The Austin Chronicle

https://www.austinchronicle.com/events/film/1993-08-20/139097/

Manhattan Murder Mystery

Rated PG, 104 min. Directed by Woody Allen. Starring Woody Allen, Diane Keaton, Alan Alda, Anjelica Huston, Jerry Adler, Lynn Cohen, Joy Behar, Ron Rifkin.

REVIEWED By Louis Black, Fri., Aug. 20, 1993

With the exceptions of Manhattan and Annie Hall, I always like Woody Allen more when he tries to do less (i.e., Broadway Danny Rose more than Crimes and Misdemeanors). Husbands and Wives proved almost unendurable, not because it was haunted by the ghost of Woody and Mia present but because the relentless Jean-Luc Godardian camera work was both inappropriate and almost, literally, nauseating.

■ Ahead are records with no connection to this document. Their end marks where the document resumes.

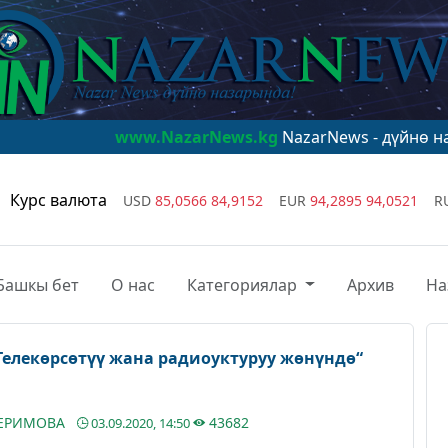
www.NazarNews.kg
NazarNews - дүйнө назарында!
ww
Курс валюта
USD
85,0566
84,9152
EUR
94,2895
94,0521
R
Башкы бет
О нас
Категориялар
Архив
На
Телекөрсөтүү жана радиоуктуруу жөнүндө“
КЕРИМОВА
43682
03.09.2020, 14:50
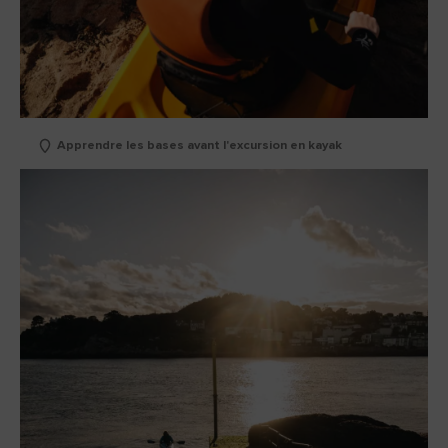
Apprendre les bases avant l'excursion en kayak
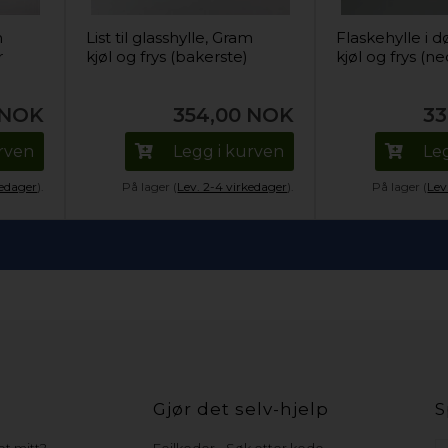
m
List til glasshylle, Gram
Flaskehylle i d
r
kjøl og frys (bakerste)
kjøl og frys (n
NOK
354,00
NOK
33
urven
Legg i kurven
Le
kedager
).
På lager (
Lev. 2-4 virkedager
).
På lager (
Lev
Gjør det selv-hjelp
S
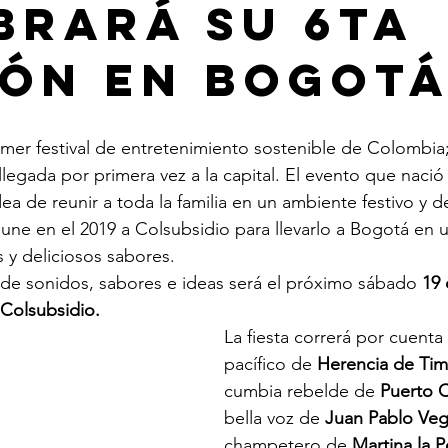
brará su 6ta
ión en Bogot
rimer festival de entretenimiento sostenible de Colombia;
llegada por primera vez a la capital. El evento que nació
ea de reunir a toda la familia en un ambiente festivo y de
une en el 2019 a Colsubsidio para llevarlo a Bogotá en u
s y deliciosos sabores. 
ar de sonidos, sabores e ideas será el próximo sábado 
19 
 Colsubsidio. 
La fiesta correrá por cuenta
pacífico de 
Herencia de Tim
cumbia rebelde de 
Puerto C
bella voz de 
Juan Pablo Veg
champetero de 
Martina la P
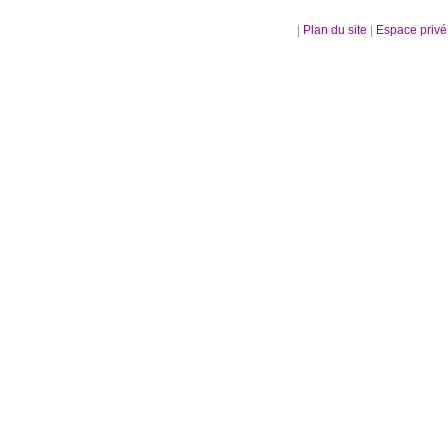
|
Plan du site
|
Espace priv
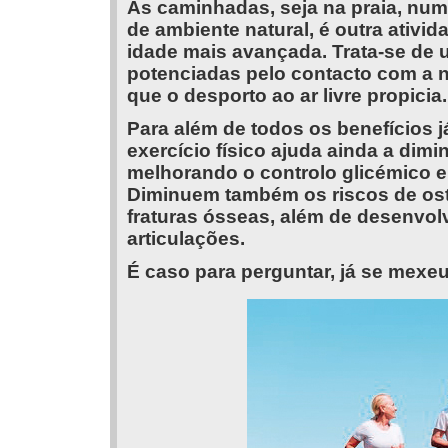
As caminhadas, seja na praia, nu
de ambiente natural, é outra ativ
idade mais avançada. Trata-se de 
potenciadas pelo contacto com a n
que o desporto ao ar livre propicia.
Para além de todos os benefícios j
exercício físico ajuda ainda a dimi
melhorando o controlo glicémico e 
Diminuem também os riscos de ost
fraturas ósseas, além de desenvolv
articulações.
É caso para perguntar, já se mexe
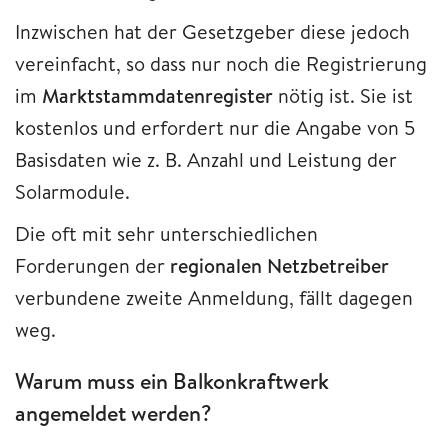
Inzwischen hat der Gesetzgeber diese jedoch
vereinfacht, so dass nur noch die Registrierung
im
Marktstammdatenregister
nötig ist. Sie ist
kostenlos und erfordert nur die Angabe von 5
Basisdaten wie z. B. Anzahl und Leistung der
Solarmodule.
Die oft mit sehr unterschiedlichen
Forderungen der
regionalen Netzbetreiber
verbundene zweite Anmeldung, fällt dagegen
weg.
Warum muss ein Balkonkraftwerk
angemeldet werden?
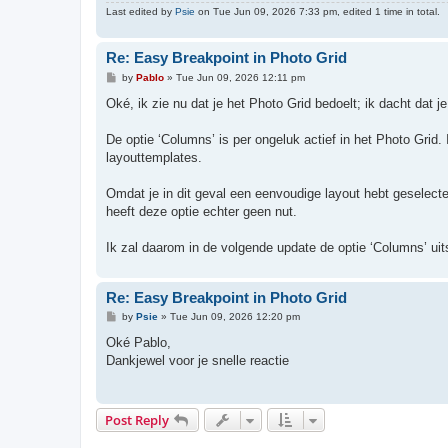
Last edited by
Psie
on Tue Jun 09, 2026 7:33 pm, edited 1 time in total.
Re: Easy Breakpoint in Photo Grid
P
by
Pablo
»
Tue Jun 09, 2026 12:11 pm
o
s
Oké, ik zie nu dat je het Photo Grid bedoelt; ik dacht dat 
t
De optie ‘Columns’ is per ongeluk actief in het Photo Grid
layouttemplates.
Omdat je in dit geval een eenvoudige layout hebt geselecte
heeft deze optie echter geen nut.
Ik zal daarom in de volgende update de optie ‘Columns’ ui
Re: Easy Breakpoint in Photo Grid
P
by
Psie
»
Tue Jun 09, 2026 12:20 pm
o
s
Oké Pablo,
t
Dankjewel voor je snelle reactie
Post Reply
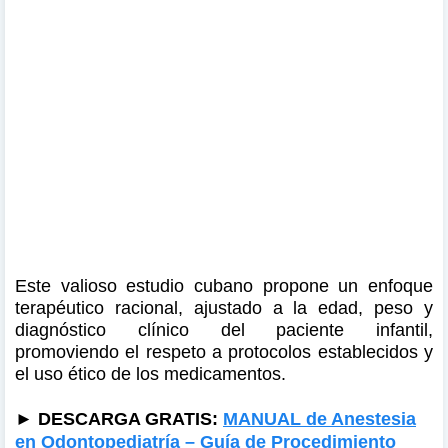
Este valioso estudio cubano propone un enfoque
terapéutico racional, ajustado a la edad, peso y
diagnóstico clínico del paciente infantil,
promoviendo el respeto a protocolos establecidos y
el uso ético de los medicamentos.
► DESCARGA GRATIS:
MANUAL de Anestesia
en Odontopediatría – Guía de Procedimiento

In Manhattan Murder Mystery, the actor Allen is again teamed up with Diane Keaton and writer/director Allen provides them with perfect material. As if William Powell were back with Myrna Loy or Gracie Allen with George Burns, Keaton and Allen revel in each other's presence. Their verbal timing and comic use of space (watching them maneuver around each other is funnier than most stand-ups) is seamless. They play classic long-married New Yorkers who accidently meet a just-retired couple (Adler and Cohen) across the hall, dropping in for coffee. A few days later the wife suddenly dies and Keaton becomes more and more convinced that the neighbor's husband did her in. The brilliance here is in the dialogue and characterization. The plot is clever and involving, and best not talked about. But we get to indulge in classic Allen -- adult conversation at its sharpest and wittiest, never better than when centered around Allen and Keaton. Although Allen resists her interest, their recently divorced friend (Alda) encourages Keaton, on whom he has always had a crush. Allen meanwhile deals with a tough writer (Huston) whom he is trying to set up with Alda. The acting is consistently inspired (Huston is simply from another -- positively celestial -- planet) and Allen controls his more elaborate cinematic impulses. Filled with homages to the great detective films, the plot is simply a series of charming conceits. The play is about relationships: what we are and who we are and who we are with each other. It insists on mystery as a vehicle of possibility and, for Allen, is remarkably optimistic. Fast and funny, it makes you wish this would-be American master was more often lightweight.